The Green Gap

In the Cold War, we feared a Missile Gap was a strategic weakness. Nowadays, we must awaken to the fact that the Green Gap is true strategic weakness: the nations whose economies will thrive in the coming years will not be those with the biggest factories, but those with the most sustainable, efficient, and ecological markets. What we require is a Strategic "Green Reserve" of ecological design to weather the coming changes that both climate and resource scarcity will force on the international economy.

Monday 7 March 2011

End of the Profit Motive

I'm a reasonably staunch capitalist, and as such, I think the profit motive can be quite useful. Notice I say "useful" and not "good". A hammer is always useful, but only good if it hammers nails. It's evil if it hammers people. Same thing goes for profit motive.

A lot of people blame a lot of corporate greed and malfeasance - especially the most recent economic scams, from Enron to Goldman Sachs - on the profit motive. This blame is partly misplaced. Corporations no longer exist based on the profit motive. The profit motive exists in people - not in corporations. Corporations are made of people with a profit motive. Shareholders want to make the most money they can for themselves. They choose a CEO and structure his salary so that he's got a base income, share price incentives (so he gets paid more when share price goes up), and some stock options of his own. CEO Maxwell wants to make the most money he can for himself. He gets a salary and a bonus based on share performance, and a pile of company shares. He will have only a short time in his position - maybe 6.5 years, perhaps closer to the average 540 days of the last few Goldman Sachs CFOs. How does he maximise his profit in that framework?

Well, for one, he can increase share value. It makes sense. The board of shareholders wants share price to increase, and the CEO's salary is structured to privilege increasing share prices. It's a no-brainer. Button up, stop the outflow of cash, streamline, conquer new markets, widen the profit margin. What a great story to put in Maxwell's next quarterly report!

But all the work is only occasionally noticed. As a matter of fact, Maxwell starts to realise that - no matter what he does - his shares only really move when something good or bad is reported about the company. What good is it if people don't know about all the cost-cutting measures Maxwell is implementing? So the next step is a no-brainer. Invest in a sweet communications strategy. Press releases! Ads! Focus groups! Surveys!

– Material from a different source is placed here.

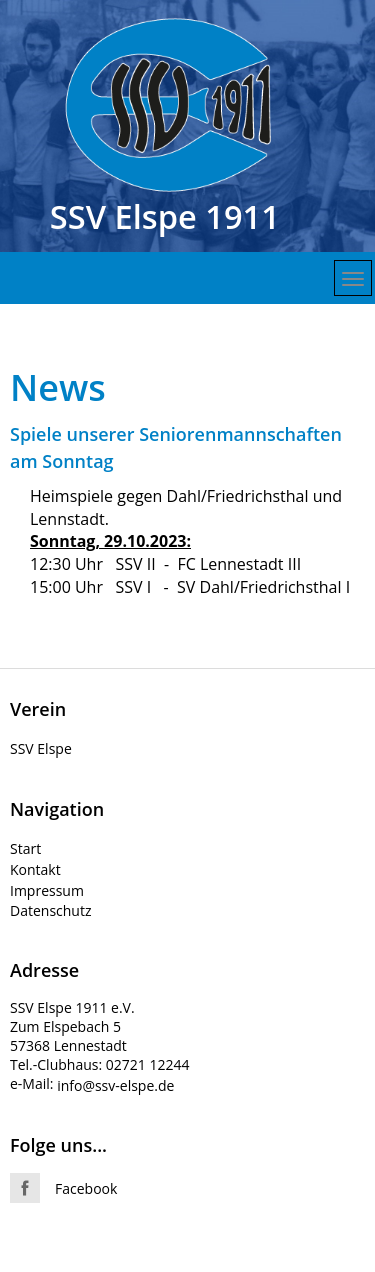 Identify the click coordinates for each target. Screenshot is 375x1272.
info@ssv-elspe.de (115, 1085)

Then Maxwell relises that everyone is doing that. The ecology is full of press releases and most don't get published or noticed at all. It's supply and demand, Maxwell! The greater the supply, the lower the relative demand - in this case, for information. Poor Maxwell... he increased his costs for only marginal share value increases. He did learn something though: he learned that shares start moving when the news does. He learned that share value has little to do with profit, cost-cutting, or market viability. Shares are a speculation based on information, not fundamentals. CEO Maxwell has a control of the fundamentals from his mighty helm in the boardroom - but he can't control the news.

Or can he?

He has the regular forum of the quarterly report. Since that's numbers, nobody could fudge that in a way that the shareholders wouldn't notice, right?

Right?

...so, maybe what I'm saying here is that - if you look at it from a human perspective - the current system incentivises financial fraud. Profit motive is a human trait, not a corporate trait. Corporations do what their humans tell them to. The humans who own corporations own them through shares. The share owners want their value to increase. They create incentives for their helmsmen to increase share value. The helmsmen discover that share values aren't based on facts, they are based on interpretations. The helmsmen then set about manipulating those interpretations.

All of a sudden we've gone and given CEO Maxwell a silver hammer.